The Detroit-based automaker has increased its projected adjusted earnings for the year to a range of $13 billion to $15 billion, up from a previous estimate of $12.5 billion to $14.5 billion. Additionally, GM revised its targets for operating cash flow and earnings per share. However, it slightly lowered its expectations for net income attributable to shareholders by less than 1%, now anticipated to be between $10 billion and $11.4 billion.
In the second quarter, revenue hit $47.9 billion, reflecting a more than 7% increase from the previous year and surpassing the $45 billion forecasted by Wall Street analysts, according to FactSet estimates. Earnings per share reached $3.06, exceeding the expected $2.71 and representing a 60% increase compared to 2023. Net income rose by 14% to $2.9 billion, up from $2.5 billion.
As a result of these optimistic figures, GM’s stock rose nearly 5% in pre-market trading on Tuesday, marking a year-to-date increase of over 37%. The company also declared a third-quarter cash dividend shortly after the market closed on Monday, which contributed to the positive momentum in its stock.
In a letter to shareholders, CEO Mary Barra highlighted the strong performance of GM’s gas-powered trucks and SUVs, announcing plans to launch eight new or redesigned vehicle models in North America. She emphasized the scaling up of production for the electric Chevrolet Equinox, reaffirming the company’s commitment to disciplined growth in electric vehicle production, despite earlier comments about missing its goal of producing 1 million electric vehicles in North America by the end of 2025 due to market slowdowns.
Barra also disclosed that Cruise, GM’s autonomous vehicle division that had previously scaled back operations following an incident last October, would no longer pursue its Origin vehicle project. Instead, Cruise will focus on the next-generation Chevrolet Bolt for testing in Texas and Arizona. The shift led GM to incur a $600 million charge related to the halted production of the Origin in Detroit.

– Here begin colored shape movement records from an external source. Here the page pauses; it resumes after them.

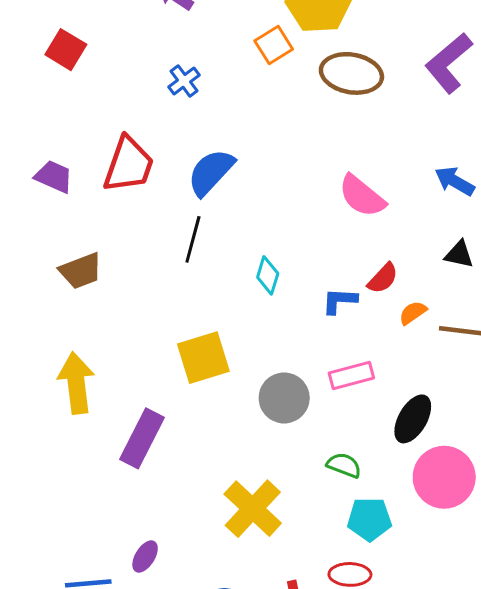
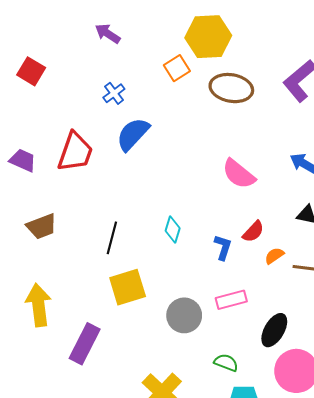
blue semicircle: (211, 172) -> (133, 134), moved
black line: (193, 239) -> (112, 238), moved
blue L-shape: (339, 301) -> (223, 247), turned 105

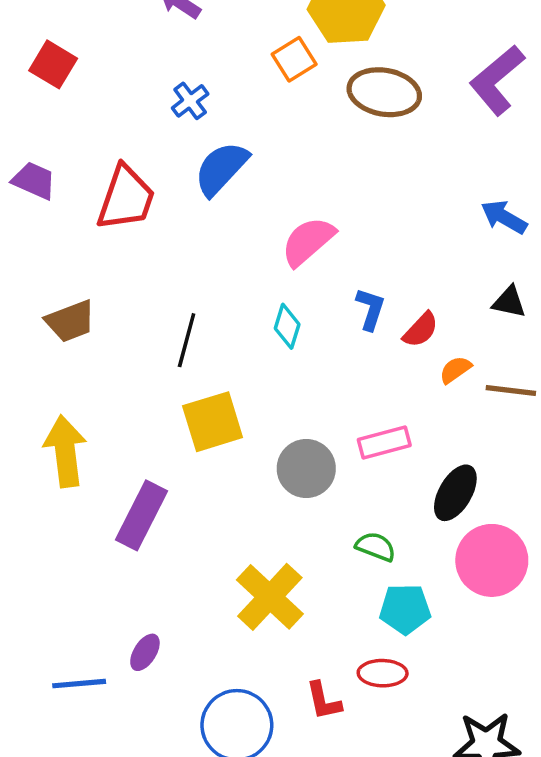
purple trapezoid: (23, 160) -> (34, 181), moved
pink semicircle: (239, 174) -> (308, 241), moved, turned 100
blue L-shape: (223, 247) -> (370, 309), moved

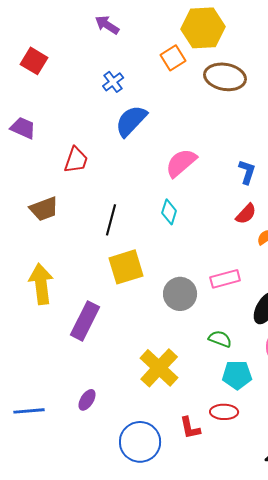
red trapezoid: (126, 198) -> (76, 160), moved, size x0.7
blue L-shape: (370, 309) -> (247, 172), moved
blue line: (79, 684) -> (29, 411), moved

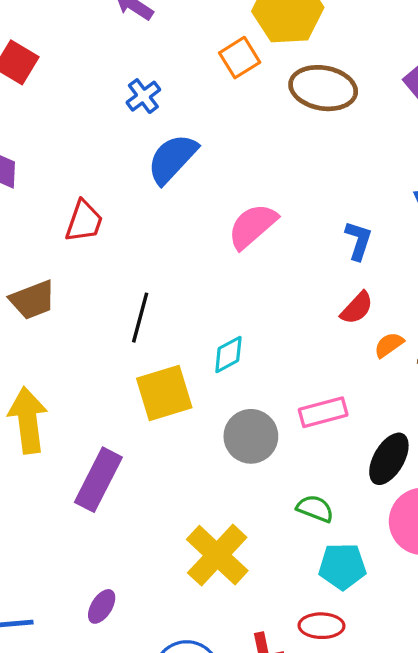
cyan diamond: (169, 212) -> (228, 354), moved, turned 45

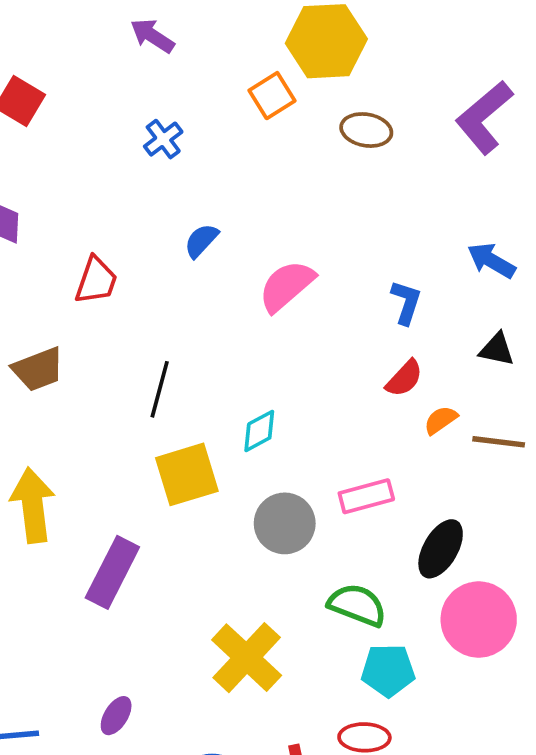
brown ellipse: (323, 88) -> (366, 130), size x0.7
blue semicircle: (172, 159) -> (201, 241), moved, size x0.6
green semicircle: (315, 509) -> (357, 605), size x1.4

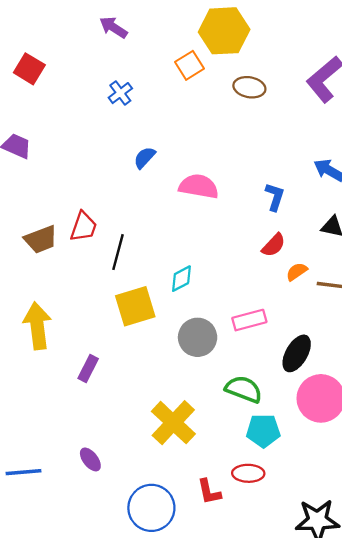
red trapezoid: (96, 280) -> (83, 227), moved
pink semicircle: (286, 286) -> (199, 186), turned 51
purple rectangle: (112, 572) -> (88, 368), size x0.6
purple ellipse: (116, 716) -> (90, 459), turned -70

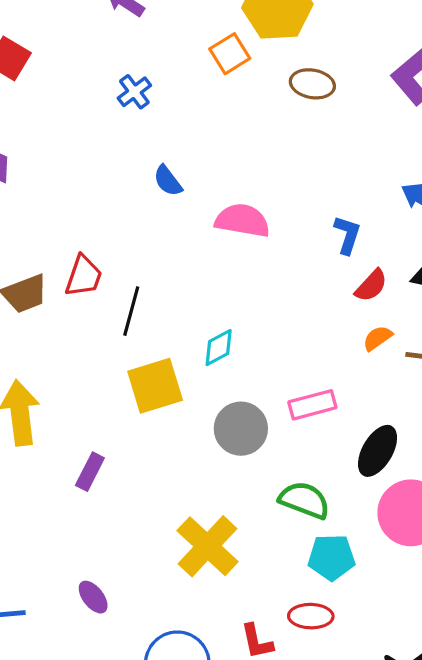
blue semicircle: (145, 158) -> (168, 181), turned -80
red semicircle: (274, 245) -> (371, 286), moved

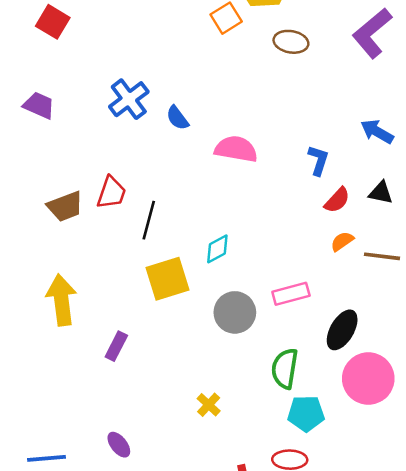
blue cross: (134, 92) -> (129, 99), moved, size x1.5
green semicircle: (304, 500) -> (285, 369), turned -102
yellow cross: (208, 546) -> (209, 405), size x0.5

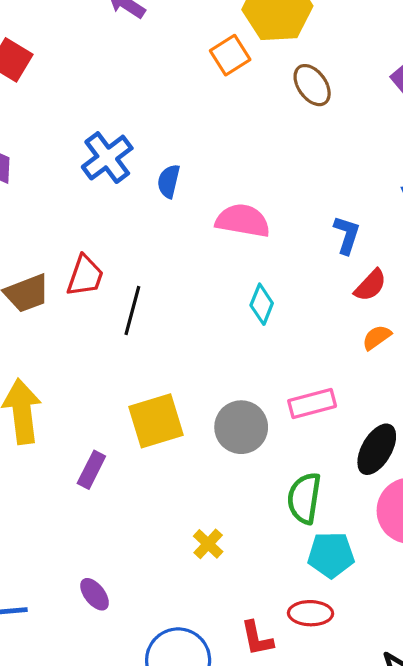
brown ellipse: (291, 42) -> (312, 85), turned 44
blue semicircle: (177, 118) -> (169, 181), turned 50
cyan diamond: (217, 249) -> (262, 304), moved, turned -40
yellow square: (167, 279) -> (156, 421), moved

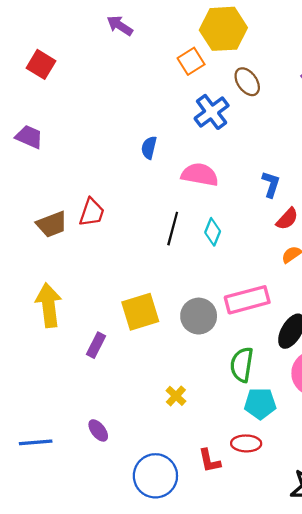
blue cross: (107, 158) -> (212, 112), moved
black line: (132, 311) -> (173, 229), moved
pink rectangle: (312, 404) -> (247, 300), size x1.4

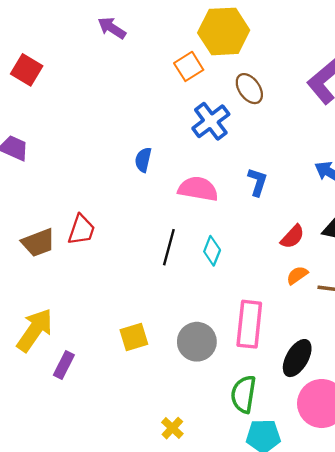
blue L-shape: (271, 184) -> (258, 182), moved
pink rectangle: (247, 300) -> (249, 324), turned -69
yellow arrow: (49, 305) -> (35, 330), turned 42
yellow square: (140, 312) -> (134, 337), size x0.7
purple rectangle: (96, 345) -> (64, 365), moved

During an analyst call, Barra assured that transitioning to the Bolt would alleviate regulatory concerns regarding the Origin’s unique design, such as the absence of a steering wheel. This change is expected to reduce per unit costs and optimize GM’s resources.
“Our vision to transform mobility using autonomous technology remains intact, and with every mile traveled and each simulation conducted, we move closer to our goals, as Cruise operates as an AI-first company,” Barra stated.
Additionally, GM is seeking to reorganize its joint venture with SAIC Motor in China due to ongoing losses; the company reported a $104 million loss in the second quarter. In June, SAIC-GM reduced production by 70%, delivering only 26,000 vehicles, which is a 50% decrease from the previous year, according to Automotive News.